A second advantage of satellite broadband technology during disasters is its ubiquity—or ability to reach virtually everywhere, even where land-based connectivity is limited or unavailable. That means any government agency can readily expand its broadband wide-area network to include remote locations not served by terrestrial fiber, DSL or cable. Additionally, mobile satellite systems provide first responders and emergency communications personnel with reliable, high-speed connectivity to handhelds and laptop portable units.
Shortly after Hurricane Katrina hit, the Maryland Urban Search and Rescue team was deployed to New Orleans—to offer aid by providing immediate medical and search and recovery assistance for displaced citizens.
However, upon deployment, the team learned that the majority of terrestrial lines were down, resulting in a lack of real-time information to effectively accomplish the task at hand. An Internet connection being vital for communicating with their command center and with outside information, such as news and weather forecasts, they turned to Hughes satellite broadband for connectivity.
This critical lifeline enabled them to also provide important “comfort activities” to other search and rescue teams, such as accessing email to contact loved ones and communicating with their centers back in their home towns.

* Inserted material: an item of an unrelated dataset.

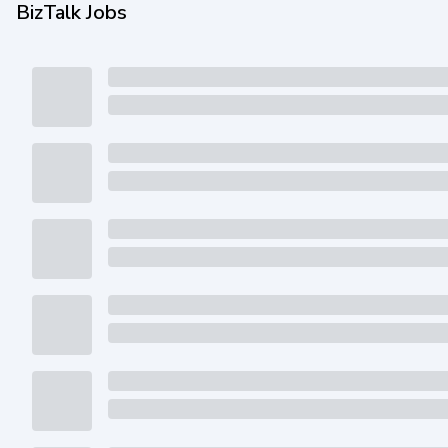
BizTalk Jobs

Without satellite broadband, none of these activities would have been possible.
Satellite Broadband: A Resilient, Path-Diverse, Emergency Connectivity Solution
In the final analysis, it goes without saying that any disaster may bring tragedy, but being better prepared means mitigating it, including helping to save lives. Citizens need their government to be able to operate during disasters.
Incorporating satellite-based capabilities into an agency’s network design is essential to ensure that when disaster strikes—the agency is most prepared to coordinate and respond. Terrestrial-only access networks, whether fixed or mobile, even if backed-up by other terrestrial technologies, are vulnerable to disruption or failure by the very incident that caused the emergency— leaving public safety officials and emergency responders unable to communicate when it is needed most.

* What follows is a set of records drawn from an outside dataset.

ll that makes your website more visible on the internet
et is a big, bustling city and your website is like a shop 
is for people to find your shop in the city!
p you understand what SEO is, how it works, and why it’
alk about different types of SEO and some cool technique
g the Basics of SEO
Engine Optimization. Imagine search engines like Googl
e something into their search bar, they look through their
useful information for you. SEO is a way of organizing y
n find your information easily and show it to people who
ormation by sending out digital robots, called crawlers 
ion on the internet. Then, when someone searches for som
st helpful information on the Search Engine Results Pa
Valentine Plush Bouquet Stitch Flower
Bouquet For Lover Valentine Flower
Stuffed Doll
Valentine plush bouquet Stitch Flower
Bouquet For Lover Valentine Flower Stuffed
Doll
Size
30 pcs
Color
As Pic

Satellite-based networks offer agencies the only true alternate communications path to terrestrial technologies—for both last-mile access to fixed and mobile terminals, and as a robust backhaul of traffic to and from cellular wireless base stations. No agency’s mission can be fulfilled otherwise; and the constituents it serves deserve nothing less.

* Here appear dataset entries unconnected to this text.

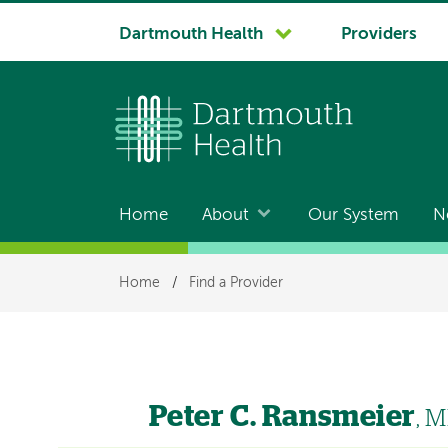
System
Dartmouth Health
Providers
navigation
Home
About
Our System
N
Main
navigation
Breadcrumb
Home
/
Find a Provider
Peter C. Ransmeier
,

Anthony “Tony” Bardo has more than 30 years’ experience with strategic communication technologies that serve the complex needs of government. Since joining Hughes in January 2006, Bardo has served as assistant vice president of Government Solutions, where he is focused on providing Hughes managed network broadband solutions and applications to Federal, State, and Local governments. Bardo also served as Chair of the Networks and Telecommunications Shared Interest Group (SIG) for the Industry Advisory Council, an advisory body to the American Council for Technology (ACT).
Before joining Hughes, Bardo was with Qwest Government Services for nearly five years where he was senior director of US Government Civilian Agencies sales and marketing, senior director of marketing, and senior director of business development. Prior to Qwest, Bardo spent 14 years with the government markets group at MCI where he held the position of executive director for civilian agencies. During his tenure, his teams managed programs for the Federal Aviation Administration’s national air traffic control network, the Social Security Administration’s toll-free network, the US Postal Service Managed Service Network, and the US General Services Administration’s FTS2001.
Mr. Bardo is a 1974 graduate of Virginia Tech where he majored in economics with a minor in public communications.